Hi Cork Cultural Companions
Welcome to the Triskel Cinema Newsletter.
Complicit: A Michael Haneke Retrospective - Part I continues tonight with the chilling psychological horror-satire masterpiece Funny Games (1997) one of Haneke’s most incisive and confrontational explorations of middle-class manners, disruption and screen violence.
Funny Games introduces us to a husband, wife and young son, who arrive at their peaceful lake house for a vacation. A knock on their door: two teenage boys, dressed in tennis whites, asking to borrow some eggs. When their requests are rebuffed, the teens begin to terrorise the family, taking them hostage and forcing them to play sadistic games for their own amusement.
Nearly 30 years old, Funny Games remains a nerve-shredding, spellbinding watch; though most of the violence stays offscreen, this merciless satire confronts the viewer, frequently breaking the fourth wall and asking us to think about about our own consumption of violence as entertainment.
Tomorrow, we screen the haunting post-apocalyptic drama Time of the Wolf. Starring Isabelle Huppert, Time of the Wolf is the story of a family fleeing an unspecified catastrophe, encountering menacing strangers and trying to survive in a lawless landscape; once again, Haneke masterfully explores the breakdown of norms, morality and human nature.
On Wednesday, Complicit: A Michael Haneke Retrospective - Part I comes to a close with The Piano Teacher. A transfixing story of power, control, sexuality and transgression, this erotic psychological drama stars frequent Haneke collaborator Isabelle Huppert in one of her greatest screen performances (and that’s saying something).
The Piano Teacher is the story of Erika Kohut, a deeply repressed professor at a Vienna music conservatory. Erika lives an intensely stressful and bitter life; she has a love-hate relationship with her controlling mother and little outlet for her desires, lingering around sex shops and engaging in more perverse acts with a careful distance. Trapped and on the edge, she enters into an intense and destructive affair with a charismatic student, which spirals into a queasy masochistic dynamic.
One of the most startling and critically acclaimed films of the 2000s, The Piano Teacher “still holds the same fraught charge it did a quarter of a century ago” (Financial Times ★★★★★); it's a film that is “ambitious, profoundly articulate, and despite its avoidance of sentimentality and sermonising, very compassionate” (Time Out ★★★★★).

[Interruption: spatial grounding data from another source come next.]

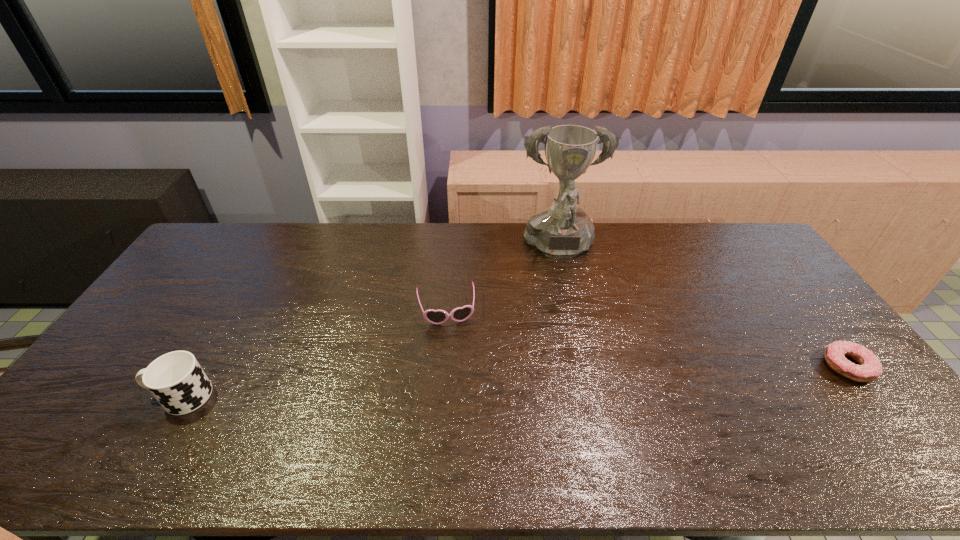 The width and height of the screenshot is (960, 540). What are the coordinates of `vacant area that lies between the award and the doughnut` in the screenshot? It's located at (704, 308).

Where is `vacant area that lies between the leftmost object and the doughnut`? This screenshot has width=960, height=540. vacant area that lies between the leftmost object and the doughnut is located at coordinates (515, 381).

The width and height of the screenshot is (960, 540). What are the coordinates of `free point between the farthest object and the cup` in the screenshot? It's located at (371, 323).

Where is `vacant space in between the rightmost object and the farthest object`? The height and width of the screenshot is (540, 960). vacant space in between the rightmost object and the farthest object is located at coordinates point(704,308).

Locate an element on the screen. The height and width of the screenshot is (540, 960). free space between the leftmost object and the tallest object is located at coordinates (371, 323).

Identify the location of free space between the cup and the doughnut. This screenshot has height=540, width=960. (515, 381).

You are a GUI agent. You are given a task and a screenshot of the screen. Output one action in this format:
    pyautogui.click(x=<x>, y=<y>)
    Task: Click on the free spot between the second farthest object and the cup
    Image resolution: width=960 pixels, height=540 pixels.
    Given the screenshot: What is the action you would take?
    pyautogui.click(x=314, y=353)

Choose which object is the third nearest neighbor to the shortest object. Please provide its 2D coordinates. Your answer should be formatted as a tuple, i.e. [(x, y)], where the tuple contains the x and y coordinates of a point satisfying the conditions above.

[(176, 380)]

Select which object is the third closest to the shortest object. Please provide its 2D coordinates. Your answer should be formatted as a tuple, i.e. [(x, y)], where the tuple contains the x and y coordinates of a point satisfying the conditions above.

[(176, 380)]

This screenshot has width=960, height=540. I want to click on free space that satisfies the following two spatial constraints: 1. on the back side of the second object from left to right; 2. on the right side of the farthest object, so click(x=451, y=249). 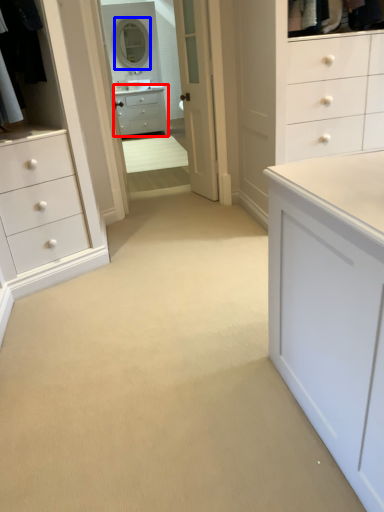 Question: Which object appears closest to the camera in this image, chest of drawers (highlighted by a red box) or mirror (highlighted by a blue box)?

Choices:
 (A) chest of drawers
 (B) mirror

Answer: (B) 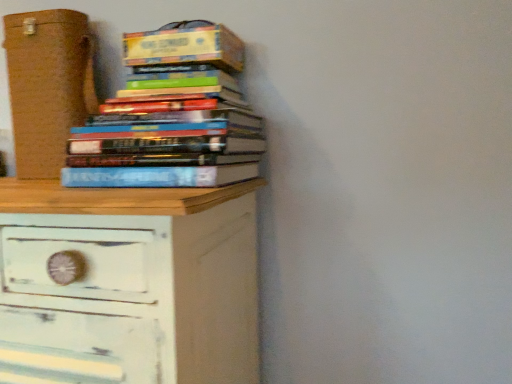 Question: Looking at their shapes, would you say hardcover books at upper center is wider or thinner than brown cardboard box at left?

Choices:
 (A) thin
 (B) wide

Answer: (B)

Question: In the image, is hardcover books at upper center on the left side or the right side of brown cardboard box at left?

Choices:
 (A) left
 (B) right

Answer: (B)

Question: Based on their relative distances, which object is farther from the hardcover book at upper left?

Choices:
 (A) brown cardboard box at left
 (B) hardcover books at upper center
 (C) white distressed wood chest of drawers at lower left

Answer: (C)

Question: Estimate the real-world distances between objects in this image. Which object is closer to the hardcover books at upper center?

Choices:
 (A) brown cardboard box at left
 (B) hardcover book at upper left
 (C) white distressed wood chest of drawers at lower left

Answer: (B) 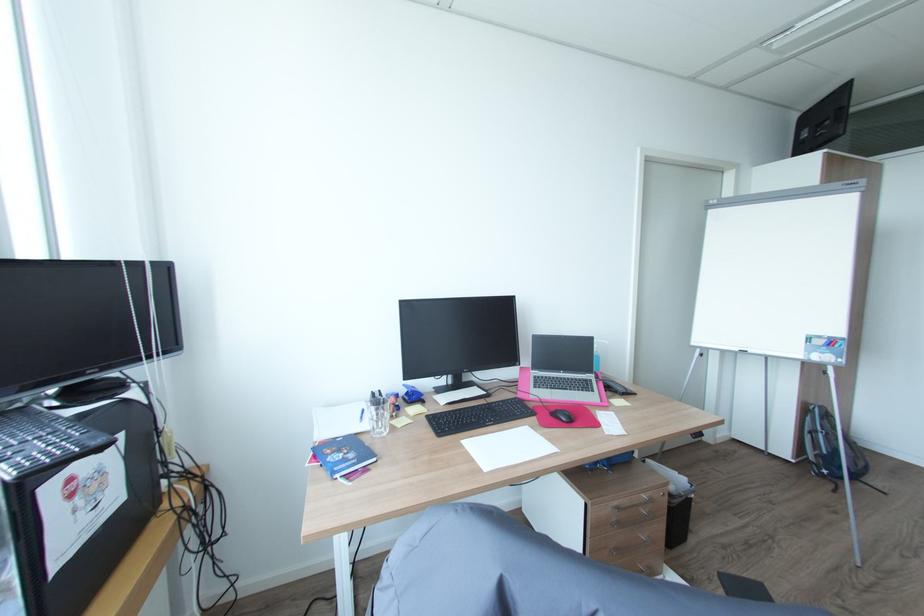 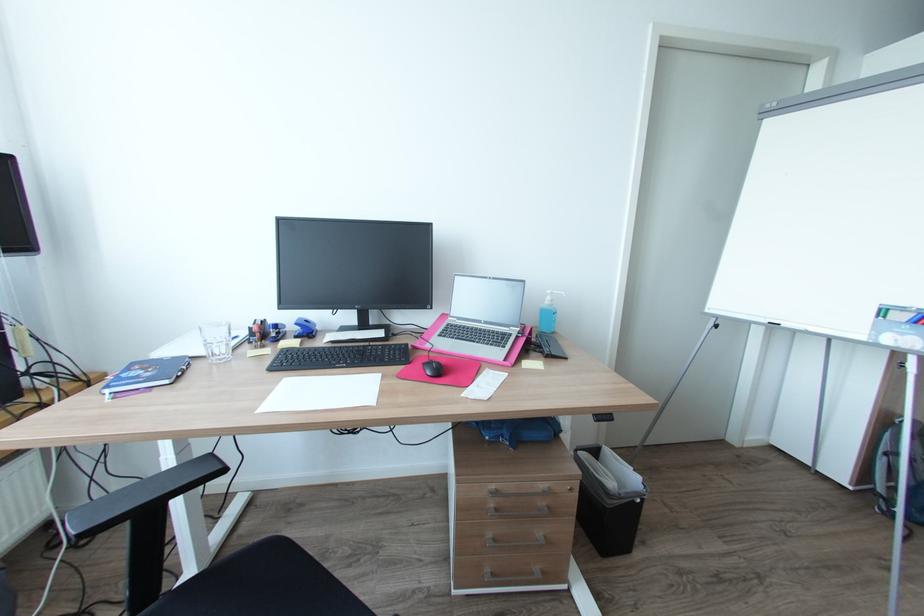 Where in the second image is the point corresponding to point 570,416 from the first image?

(438, 368) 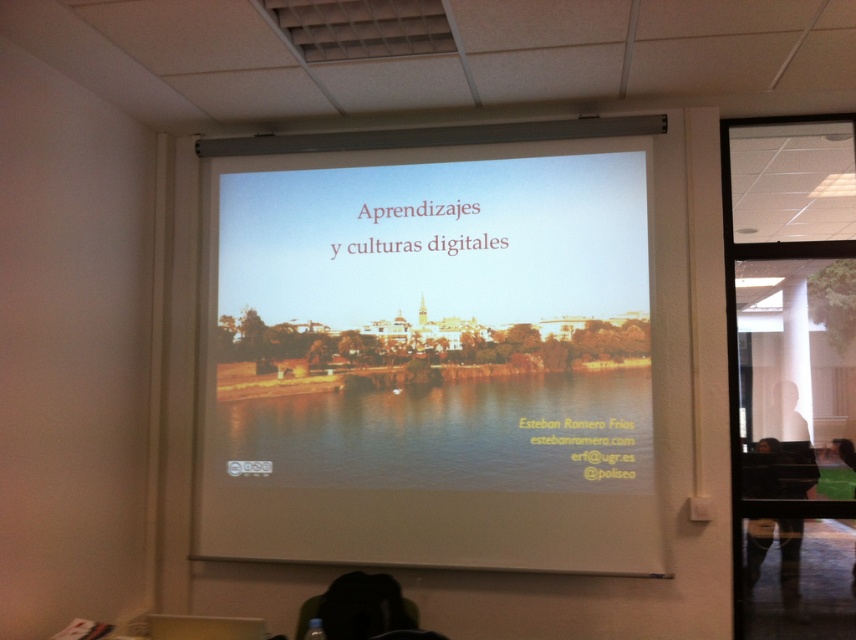 Question: Which of the following is the farthest from the observer?

Choices:
 (A) dark hair at lower right
 (B) white glossy projector screen at center

Answer: (A)

Question: From the image, what is the correct spatial relationship of white glossy projector screen at center in relation to dark hair at lower right?

Choices:
 (A) right
 (B) left

Answer: (B)

Question: Which object is closer to the camera taking this photo?

Choices:
 (A) white glossy projector screen at center
 (B) dark hair at lower right

Answer: (A)

Question: From the image, what is the correct spatial relationship of white glossy projector screen at center in relation to dark hair at lower right?

Choices:
 (A) below
 (B) above

Answer: (B)

Question: Can you confirm if white glossy projector screen at center is wider than dark hair at lower right?

Choices:
 (A) no
 (B) yes

Answer: (B)

Question: Among these points, which one is nearest to the camera?

Choices:
 (A) (773, 448)
 (B) (408, 170)

Answer: (A) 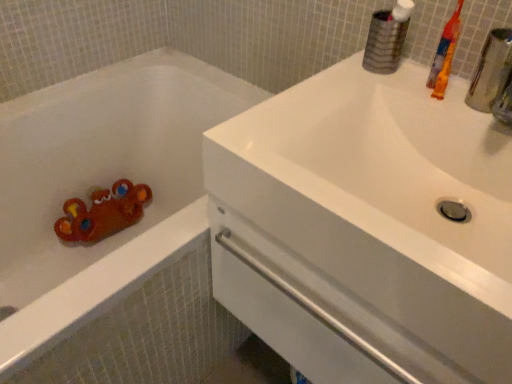 Question: From a real-world perspective, is matte plastic bathtub at left beneath white glossy sink at upper right?

Choices:
 (A) yes
 (B) no

Answer: (A)

Question: Is matte plastic bathtub at left next to white glossy sink at upper right and touching it?

Choices:
 (A) yes
 (B) no

Answer: (B)

Question: Is matte plastic bathtub at left further to camera compared to white glossy sink at upper right?

Choices:
 (A) no
 (B) yes

Answer: (B)

Question: From the image's perspective, is matte plastic bathtub at left located above white glossy sink at upper right?

Choices:
 (A) no
 (B) yes

Answer: (A)

Question: From a real-world perspective, does matte plastic bathtub at left stand above white glossy sink at upper right?

Choices:
 (A) yes
 (B) no

Answer: (B)

Question: Based on their positions, is orange plastic toothbrush at upper right located to the left or right of white glossy sink at upper right?

Choices:
 (A) left
 (B) right

Answer: (B)

Question: In the image, is orange plastic toothbrush at upper right positioned in front of or behind white glossy sink at upper right?

Choices:
 (A) behind
 (B) front

Answer: (A)

Question: Considering the positions of orange plastic toothbrush at upper right and white glossy sink at upper right in the image, is orange plastic toothbrush at upper right bigger or smaller than white glossy sink at upper right?

Choices:
 (A) small
 (B) big

Answer: (A)

Question: Is orange plastic toothbrush at upper right inside or outside of white glossy sink at upper right?

Choices:
 (A) inside
 (B) outside

Answer: (B)

Question: Looking at their shapes, would you say white glossy sink at upper right is wider or thinner than matte plastic bathtub at left?

Choices:
 (A) thin
 (B) wide

Answer: (A)

Question: Is white glossy sink at upper right in front of or behind matte plastic bathtub at left in the image?

Choices:
 (A) front
 (B) behind

Answer: (A)

Question: In terms of size, does white glossy sink at upper right appear bigger or smaller than matte plastic bathtub at left?

Choices:
 (A) big
 (B) small

Answer: (B)

Question: Based on their positions, is white glossy sink at upper right located to the left or right of matte plastic bathtub at left?

Choices:
 (A) left
 (B) right

Answer: (B)

Question: Looking at the image, does matte plastic bathtub at left seem bigger or smaller compared to orange plastic toothbrush at upper right?

Choices:
 (A) small
 (B) big

Answer: (B)

Question: Is matte plastic bathtub at left taller or shorter than orange plastic toothbrush at upper right?

Choices:
 (A) tall
 (B) short

Answer: (A) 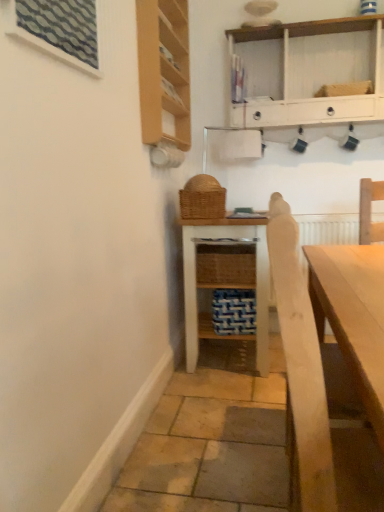 This screenshot has height=512, width=384. Find the location of `free point above white painted wood shelf at upper center, arranged as the first shelf when viewed from the top (from a real-world perspective)`. free point above white painted wood shelf at upper center, arranged as the first shelf when viewed from the top (from a real-world perspective) is located at coordinates (312, 24). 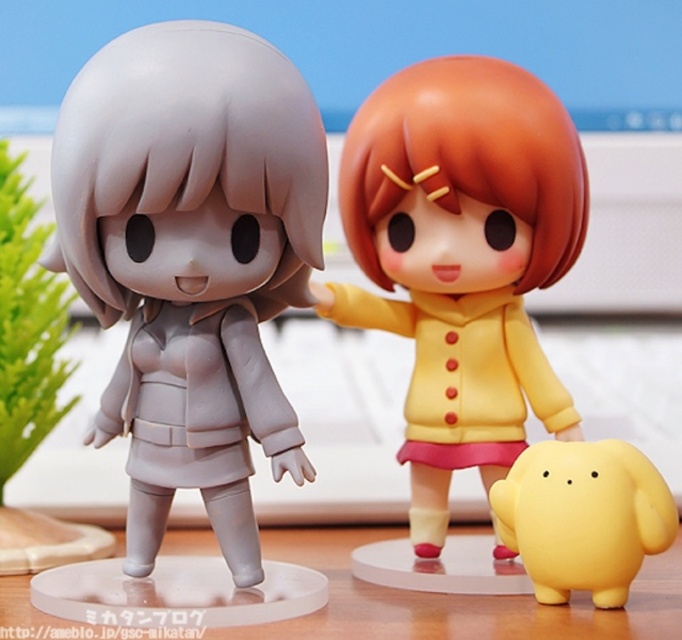 You are looking at two points on the wooden surface where the figurines are placed. Which point is closer to you, point (346, 300) or point (621, 467)?

Point (346, 300) is closer to you because it is further to the viewer than point (621, 467).

You are organizing a display on a shelf and need to arrange the matte yellow plush at center and the yellow matte plush at lower right. Based on their positions in the image, which one should you place higher up on the shelf to match the original arrangement?

The matte yellow plush at center should be placed higher up on the shelf because it is positioned above the yellow matte plush at lower right in the image.

You are organizing a display and need to place a small vase between the matte gray figurine at left and the yellow matte plush at lower right. Which object should the vase be closer to if it needs to be placed at the same height as the shorter object?

The vase should be placed closer to the yellow matte plush at lower right because the yellow matte plush at lower right is shorter than the matte gray figurine at left, so placing the vase at its height would require positioning it near the yellow matte plush at lower right. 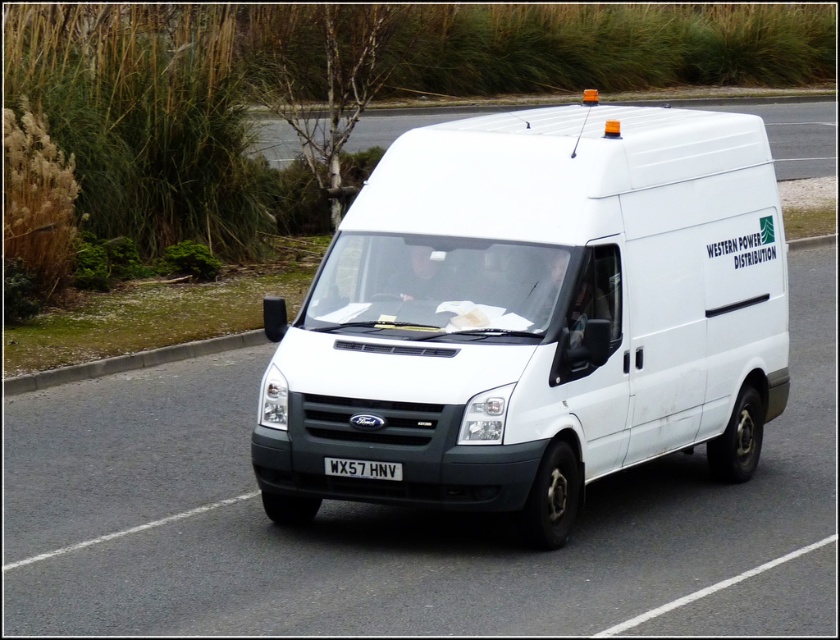 You are a pedestrian standing on the sidewalk and see the white matte van at center and the black plastic license plate at center. Which object is closer to you?

The white matte van at center is closer to you because it is in front of the black plastic license plate at center.

You are a traffic officer observing a white matte van at center driving on the road. You notice a black plastic license plate at center. Is the license plate visible to you from your current viewpoint?

The white matte van at center is positioned over the black plastic license plate at center, so the license plate is not visible from this viewpoint.

You are a pedestrian standing on the sidewalk and see the white Ford van driving on the road. There are two points marked on the van at coordinates point (806,129) and point (371,470). Which point is closer to you?

Point (806,129) is further to the viewer than point (371,470), so the point closer to you is point (371,470). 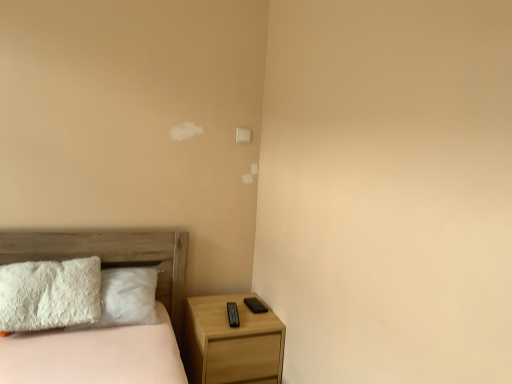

Complicit: A Michael Haneke Retrospective continues with Part 2 from Sunday 27 - Wednesday 20 July, as we screen Amour, Benny’s Video, Happy End and Hidden (Caché).
Screening until Wednesday, The Salt Path is an adaptation of Raynor Winn’s celebrated memoir, and tells the extraordinary story of a middle-aged couple who, facing eviction and a tragic health diagnosis, embark on a trek across the gorgeous, treacherous Cornish, Devon and Dorset coastline - a life-changing journey of 630 miles. With stunning performances from Gillian Anderson and Jason Isaacs, don't miss this bittersweet, deeply moving drama. We recommend this Guardian interview with Winn, Isaacs and Anderson.
This Thursday, don't miss two fantastic documentaries exploring trailblazing artistic figures. For the final time, we screen literary documentary Blue Road: The Edna O’Brien Story; a favourite with Triskel audiences, this finely constructed film is a deep dive into the life of the celebrated Irish writer. We also screen S/He is Still Her/e: The Official Genesis P-Orridge Documentary, a fascinating look at Genesis P-Orridge, lead singer of Throbbing Gristle, industrial music innovator and avant-garde hero.
Next week, it's Wes Anderson time at Triskel Cinema, as we bring you The Phoenician Scheme. A madcap, very funny, surprisingly warm, gorgeously directed adventure tackling redemption, capitalism, and father-daughter relationships, The Phoenician Scheme has basketball battles, hand grenades as gifts, Benicio del Toro on top form and Michael Cera with a wonderfully bizarre European accent. What more could one ask for at the movies?
From Sunday 6 July, we also screen the artful docudrama E.1027: Eileen Gray and the House by the Sea. This stylish chronicle of architecture, creativity, authorship, misogyny, and a triangle of complex relationships blends archival footage and dramatized scenes into a captivating whole.